Transactions that involve an “increased risk” include those apps that are owned by individuals, controlled or managed by individuals who assist foreign military or intelligence agencies, or when the apps collect sensitive personal information.

So what now?

It seems clear that the EO is primarily aimed at apps owned by Chinese companies. Russian apps might also be a cause for concern – we’ve seen significant cases of Russian criminal groups and Russian intelligence agencies exploiting US technological vulnerabilities for malicious activities – but Russian software is unlikely to be widely used in the United States. Three of the other countries listed as foreign opponents (Cuba, Iran and North Korea) are already subject to extensive sanctions and are therefore already largely restricted. Although the Biden EO is certainly broader and more in line with the broader national security policy than countries that view the United States as “foreign adversaries”, the impact of the EO will primarily be on software applications of Chinese origin. The Department of Commerce has been instructed to begin the review immediately – however, this means that this PO will have no immediate impact until the Department of Commerce conducts its review and designates apps under the PO.

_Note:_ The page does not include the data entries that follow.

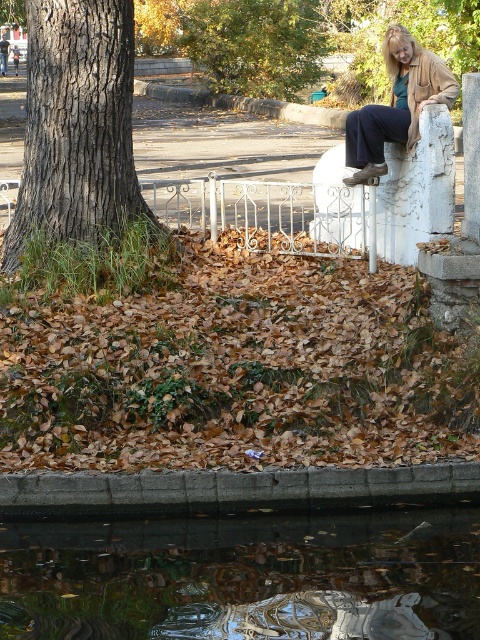 Question: Which point is closer to the camera?

Choices:
 (A) (70, 177)
 (B) (225, 12)
 (C) (361, 132)

Answer: (A)

Question: Is gray textured bark at left positioned in front of matte brown jacket at upper right?

Choices:
 (A) yes
 (B) no

Answer: (A)

Question: Is gray textured bark at left further to camera compared to green leafy tree at upper center?

Choices:
 (A) no
 (B) yes

Answer: (A)

Question: Which point appears closest to the camera in this image?

Choices:
 (A) (6, 497)
 (B) (216, 4)

Answer: (A)

Question: Which of the following is the farthest from the observer?

Choices:
 (A) (117, 154)
 (B) (404, 129)
 (C) (192, 582)

Answer: (A)

Question: Can you confirm if reflective glass water at lower center is thinner than concrete ledge at lower center?

Choices:
 (A) no
 (B) yes

Answer: (A)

For the time being, US companies evaluating their use of software applications from China or other countries should consider what might come onto the market. For more information on how to re-evaluate your business relationships with China, please see our post here. As always, we will keep you informed of the rapidly changing regulatory landscape that is affecting your international business relationships.

* Patrick Diaz is a summer worker at the Sheppard Mullin Washington DC office.